South African variant may ‘break through’ Pfizer vaccine protection BUT vaccine is still ‘highly effective’, updated Israeli study reveals
The coronavirus variant discovered in South Africa may be better at breaking through the protection provided by the Pfizer vaccine, but the shot remains highly effective, Israeli researchers have said.
The study updated its findings to state that the South African variant’s prevalence in Israel is very low and the Pfizer/BioNTech vaccine still appears to be working well.
In the initial findings released on the medRxiv pre-print site on April 9, researchers said that the South African variant, B.1.351, made up about one per cent of all coronavirus cases in Israel.
Among patients who had received two doses of the vaccine, the variant’s prevalence rate was eight times higher than those unvaccinated. The figures showed 5.4 per cent versus 0.7 per cent.
An Israel study says the South African coronavirus may be better at breaking through the protection provided by the Pfizer vaccine, but the shot remains highly effective
Researchers said this meant that the Pfizer-BioNTech vaccine, though highly protective, ‘probably does not provide the same level of protection against the South African (B.1.351) variant of the coronavirus.’
But in an update to the study posted on April 16, the researchers noted that within the group of people who received two doses, which comprised eight people, all of the B.1.351 infections occurred within a week to 13 days after the second shot.
None of them tested positive for it 14 days or more after the second dose, suggesting that the vaccine was highly effective.
The study, which was carried out by Tel Aviv University and Israel’s largest healthcare provider, compared 400 unvaccinated people infected with Covid-19 to 400 partially or fully vaccinated people who also had the virus.
It matched age and gender, among other characteristics.
The researchers said the study was not intended to assess overall vaccine effectiveness against any variant, since it only looked at people who had already tested positive for COVID-19, not at overall infection rates.
It also only covered the Pfizer/BioNTech vaccine and not the Johnson & Johnson Moderna or Oxford-AstraZeneca vaccines.
The vaccine drive in Israel has drastically cut hospitalisations and deaths from coronavirus
Separate real-world Israeli studies on the Pfizer/BioNTech vaccine’s overall effectiveness, including by Clalit, have shown the shot to be more than 90 per cent effective.

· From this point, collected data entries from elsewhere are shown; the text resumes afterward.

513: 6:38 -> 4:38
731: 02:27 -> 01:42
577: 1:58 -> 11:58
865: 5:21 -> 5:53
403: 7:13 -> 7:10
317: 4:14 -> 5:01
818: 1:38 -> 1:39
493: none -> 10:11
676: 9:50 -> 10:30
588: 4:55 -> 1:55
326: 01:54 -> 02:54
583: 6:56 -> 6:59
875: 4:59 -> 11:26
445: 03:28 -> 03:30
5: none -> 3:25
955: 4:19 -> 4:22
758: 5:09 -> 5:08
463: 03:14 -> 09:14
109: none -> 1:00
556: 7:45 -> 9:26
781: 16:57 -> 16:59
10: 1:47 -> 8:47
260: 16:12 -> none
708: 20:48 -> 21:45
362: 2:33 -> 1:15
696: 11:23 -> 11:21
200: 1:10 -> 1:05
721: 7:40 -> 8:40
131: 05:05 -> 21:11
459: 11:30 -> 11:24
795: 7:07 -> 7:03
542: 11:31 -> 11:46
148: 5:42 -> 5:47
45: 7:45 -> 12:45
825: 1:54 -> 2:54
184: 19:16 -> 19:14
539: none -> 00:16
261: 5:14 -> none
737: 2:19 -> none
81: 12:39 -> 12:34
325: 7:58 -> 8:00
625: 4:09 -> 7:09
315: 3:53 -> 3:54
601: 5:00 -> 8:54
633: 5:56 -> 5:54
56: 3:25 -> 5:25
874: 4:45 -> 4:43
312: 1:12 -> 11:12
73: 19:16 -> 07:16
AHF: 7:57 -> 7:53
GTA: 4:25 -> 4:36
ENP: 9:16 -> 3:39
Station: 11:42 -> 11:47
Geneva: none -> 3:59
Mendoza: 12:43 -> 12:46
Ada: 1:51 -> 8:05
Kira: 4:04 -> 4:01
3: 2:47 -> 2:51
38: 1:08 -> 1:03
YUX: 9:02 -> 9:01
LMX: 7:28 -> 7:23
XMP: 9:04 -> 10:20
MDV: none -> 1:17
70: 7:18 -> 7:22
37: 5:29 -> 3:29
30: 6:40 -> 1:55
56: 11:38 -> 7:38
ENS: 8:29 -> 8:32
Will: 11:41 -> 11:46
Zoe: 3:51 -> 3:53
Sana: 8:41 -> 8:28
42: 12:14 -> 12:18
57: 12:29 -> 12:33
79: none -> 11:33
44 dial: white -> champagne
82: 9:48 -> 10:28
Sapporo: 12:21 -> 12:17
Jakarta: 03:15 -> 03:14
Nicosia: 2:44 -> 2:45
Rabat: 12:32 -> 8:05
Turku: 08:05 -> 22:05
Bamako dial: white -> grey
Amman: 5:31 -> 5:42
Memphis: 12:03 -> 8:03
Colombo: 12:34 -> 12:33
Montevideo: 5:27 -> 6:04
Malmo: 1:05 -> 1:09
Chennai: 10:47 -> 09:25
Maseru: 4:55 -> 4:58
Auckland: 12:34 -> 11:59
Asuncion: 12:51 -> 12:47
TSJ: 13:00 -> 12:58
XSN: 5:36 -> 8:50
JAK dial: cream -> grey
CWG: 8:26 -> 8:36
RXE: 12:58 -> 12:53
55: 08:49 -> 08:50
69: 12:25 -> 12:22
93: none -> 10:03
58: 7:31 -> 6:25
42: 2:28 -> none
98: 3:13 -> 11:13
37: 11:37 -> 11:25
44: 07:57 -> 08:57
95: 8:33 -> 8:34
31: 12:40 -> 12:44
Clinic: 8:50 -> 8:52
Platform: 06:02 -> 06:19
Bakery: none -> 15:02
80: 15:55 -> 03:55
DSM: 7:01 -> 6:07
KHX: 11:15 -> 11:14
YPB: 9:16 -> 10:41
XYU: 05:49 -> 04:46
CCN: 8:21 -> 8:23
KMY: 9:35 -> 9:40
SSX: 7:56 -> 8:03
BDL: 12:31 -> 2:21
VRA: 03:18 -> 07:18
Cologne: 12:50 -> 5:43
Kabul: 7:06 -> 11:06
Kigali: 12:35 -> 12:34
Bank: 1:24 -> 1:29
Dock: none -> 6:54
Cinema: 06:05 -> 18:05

‘We found a disproportionately higher rate of the South African variant among people vaccinated with a second dose, compared to the unvaccinated group. This means that the South African variant is able, to some extent, to break through the vaccine’s protection,’ said Tel Aviv University’s Adi Stern.
‘This may imply that there is a short window of susceptibility to B.1.351 infection limited to the immediate two weeks after the second dose – but we cannot be confident that this is indeed the case,’ Stern and Clalit’s Ran Balicer said in an email to Reuters on Sunday.
The researchers cautioned that the study only had a small sample size of people infected with the South African variant because of its rarity in Israel.
The vaccines have transformed life in Israel. In mid-January the country had a peak of some 10,000 new infections a day but the rate is now about 200 cases a day
‘The B.1.351 incidence in Israel to-date remains low and vaccine effectiveness remains high among those fully vaccinated,’ the study said.
Israeli Prime Minister Benjamin Netanyahu obtained millions of Pfizer/BioNTech vaccines in part by agreeing to share with Pfizer medical data on the product’s impact.
The vaccines have transformed life in Israel. In mid-January the country had a peak of some 10,000 new infections a day but the rate is now about 200 cases a day.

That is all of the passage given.